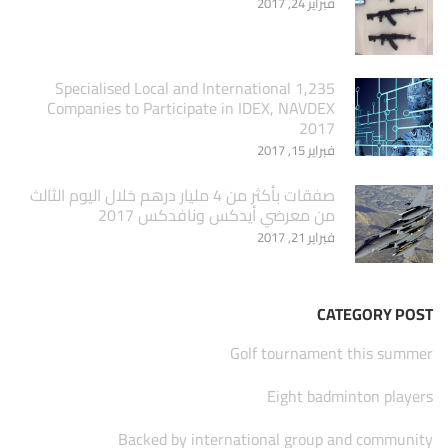
فبراير 24, 2017
1,235 Specialised Local and International
Companies to Participate in IDEX, NAVDEX
2017
فبراير 15, 2017
صفقات بأكثر من 4 مليار درهم خلال اليوم الثالث
من معرضي أيدكس ونافدكس 2017
فبراير 21, 2017
CATEGORY POST
Golf tournament this summer
Eight badminton players
Backed by international group and community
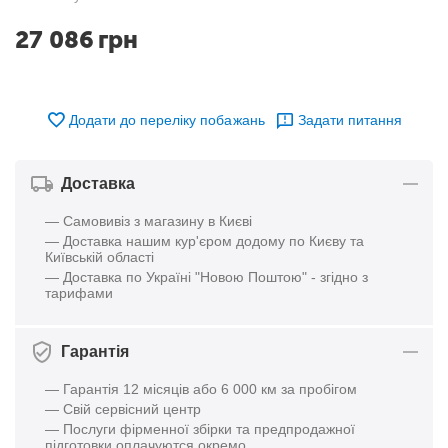
27 086
грн
Додати до переліку побажань
Задати питання
Доставка
— Самовивіз з магазину в Києві
— Доставка нашим кур'єром додому по Києву та
Київській області
— Доставка по Україні "Новою Поштою" - згідно з
тарифами
Гарантія
— Гарантія 12 місяців або 6 000 км за пробігом
— Свій сервісний центр
— Послуги фірменної збірки та предпродажної
підготовки оплачуются окремо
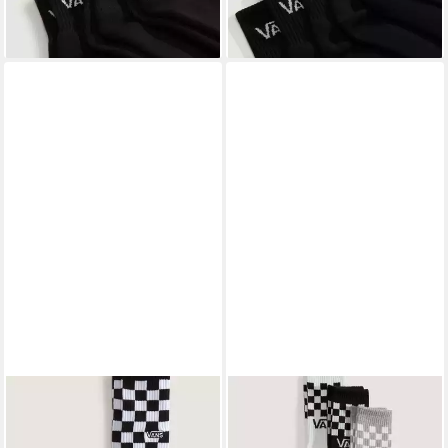
(5,66 €/ 1 Paar)
(3,83 €/ 1 Paar)
Aktivitäten, mit Polsterung
-15%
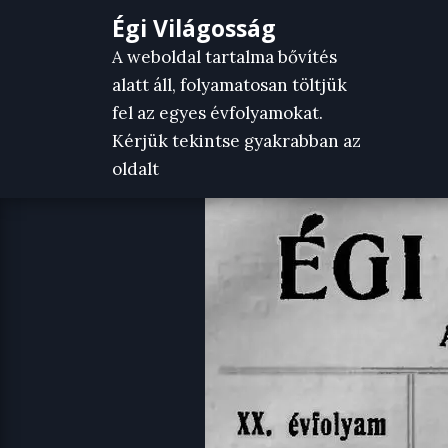
Skip
Égi Világosság
to
A weboldal tartalma bővítés
content
alatt áll, folyamatosan töltjük
fel az egyes évfolyamokat.
Kérjük tekintse gyakrabban az
oldalt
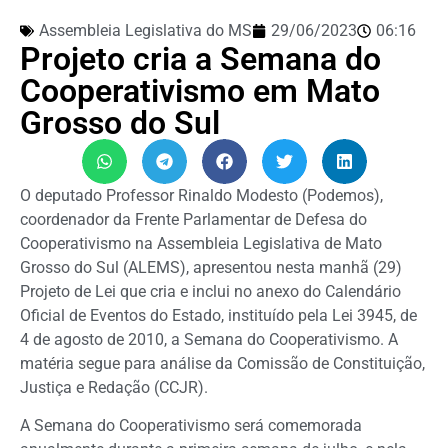
Assembleia Legislativa do MS
29/06/2023
06:16
Projeto cria a Semana do
Cooperativismo em Mato
Grosso do Sul
O deputado Professor Rinaldo Modesto (Podemos),
coordenador da Frente Parlamentar de Defesa do
Cooperativismo na Assembleia Legislativa de Mato
Grosso do Sul (ALEMS), apresentou nesta manhã (29)
Projeto de Lei que cria e inclui no anexo do Calendário
Oficial de Eventos do Estado, instituído pela Lei 3945, de
4 de agosto de 2010, a Semana do Cooperativismo. A
matéria segue para análise da Comissão de Constituição,
Justiça e Redação (CCJR).
A Semana do Cooperativismo será comemorada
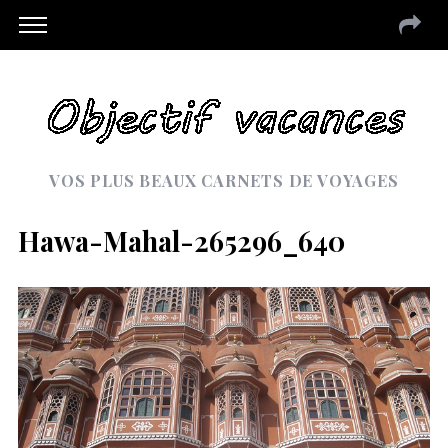
VOS PLUS BEAUX CARNETS DE VOYAGES
Hawa-Mahal-265296_640
S
e
a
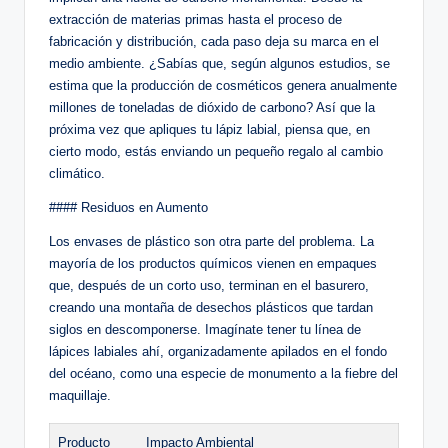
extracción de materias primas hasta el proceso de
fabricación y distribución, cada paso deja su marca en el
medio ambiente. ¿Sabías que, según algunos estudios, se
estima que la producción de cosméticos genera anualmente
millones de toneladas de dióxido de carbono? Así que la
próxima vez que apliques tu lápiz labial, piensa que, en
cierto modo, estás enviando un pequeño regalo al cambio
climático.
#### Residuos en Aumento
Los envases de plástico son otra parte del problema. La
mayoría de los productos químicos vienen en empaques
que, después de un corto uso, terminan en el basurero,
creando una montaña de desechos plásticos que tardan
siglos en descomponerse. Imagínate tener tu línea de
lápices labiales ahí, organizadamente apilados en el fondo
del océano, como una especie de monumento a la fiebre del
maquillaje.
Producto
Impacto Ambiental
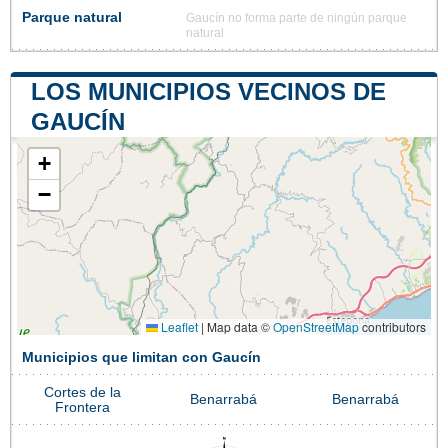
Parque natural
Gaucín no forma parte de ningún parque
natural
LOS MUNICIPIOS VECINOS DE
GAUCÍN
+
−
Leaflet
|
Map data ©
OpenStreetMap
contributors
Municipios que limitan con Gaucín
Cortes de la
Benarrabá
Benarrabá
Frontera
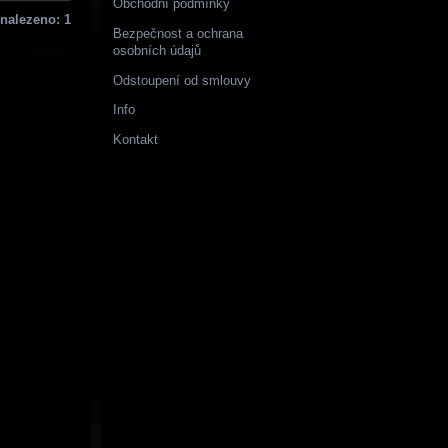
Obchodní podmínky
nalezeno: 1
Bezpečnost a ochrana
osobních údajů
Odstoupení od smlouvy
Info
Kontakt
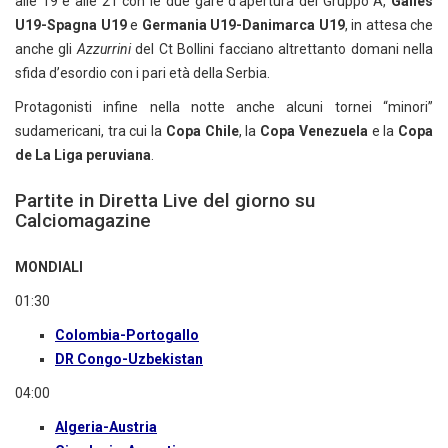
alle 19 e alle 21 con le due gare d’apertura del Gruppo A,
Galles
U19-Spagna U19
e
Germania U19-Danimarca U19
, in attesa che
anche gli
Azzurrini
del Ct Bollini facciano altrettanto domani nella
sfida d’esordio con i pari età della Serbia.
Protagonisti infine nella notte anche alcuni tornei “minori”
sudamericani, tra cui la
Copa Chile
, la
Copa Venezuela
e la
Copa
de La Liga peruviana
.
Partite in Diretta Live del giorno su
Calciomagazine
MONDIALI
01:30
Colombia-Portogallo
DR Congo-Uzbekistan
04:00
Algeria-Austria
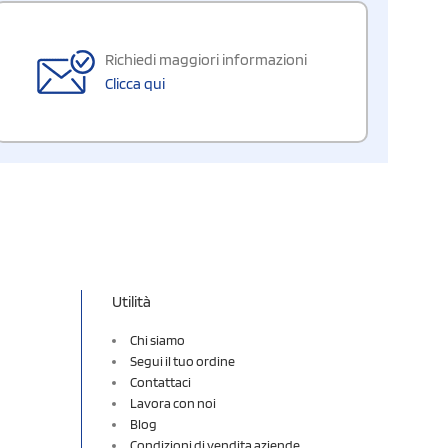
Richiedi maggiori informazioni
Clicca qui
Utilità
Chi siamo
Segui il tuo ordine
Contattaci
Lavora con noi
Blog
Condizioni di vendita aziende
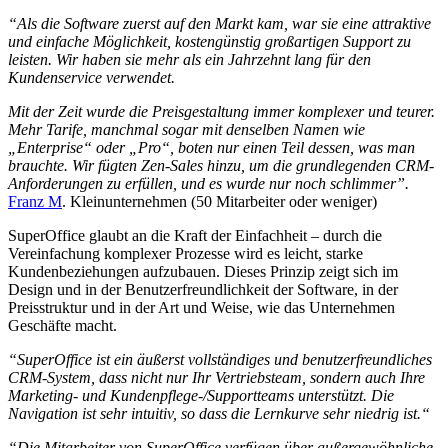
“Als die Software zuerst auf den Markt kam, war sie eine attraktive
und einfache Möglichkeit, kostengünstig großartigen Support zu
leisten. Wir haben sie mehr als ein Jahrzehnt lang für den
Kundenservice verwendet.
Mit der Zeit wurde die Preisgestaltung immer komplexer und teurer.
Mehr Tarife, manchmal sogar mit denselben Namen wie
„Enterprise“ oder „Pro“, boten nur einen Teil dessen, was man
brauchte. Wir fügten Zen-Sales hinzu, um die grundlegenden CRM-
Anforderungen zu erfüllen, und es wurde nur noch schlimmer”.
Franz M
. Kleinunternehmen (50 Mitarbeiter oder weniger)
SuperOffice glaubt an die Kraft der Einfachheit – durch die
Vereinfachung komplexer Prozesse wird es leicht, starke
Kundenbeziehungen aufzubauen. Dieses Prinzip zeigt sich im
Design und in der Benutzerfreundlichkeit der Software, in der
Preisstruktur und in der Art und Weise, wie das Unternehmen
Geschäfte macht.
“SuperOffice ist ein äußerst vollständiges und benutzerfreundliches
CRM-System, dass nicht nur Ihr Vertriebsteam, sondern auch Ihre
Marketing- und Kundenpflege-/Supportteams unterstützt. Die
Navigation ist sehr intuitiv, so dass die
L
ernkurve sehr niedrig ist.“
“Die Mitarbeiter von SuperOffice verfügen über außergewöhnliche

· · ·

• Problem requirements
What you return must match the lines above from the one with "nalezeno: 1" through the one with "sfida d’esordio con i pari età della Serbia." exactly, with both ends included and the pictures excluded.

• Solution
nalezeno: 1
Bezpečnost a ochrana
osobních údajů
Odstoupení od smlouvy
Info
Kontakt
alle 19 e alle 21 con le due gare d’apertura del Gruppo A,
Galles
U19-Spagna U19
e
Germania U19-Danimarca U19
, in attesa che
anche gli
Azzurrini
del Ct Bollini facciano altrettanto domani nella
sfida d’esordio con i pari età della Serbia.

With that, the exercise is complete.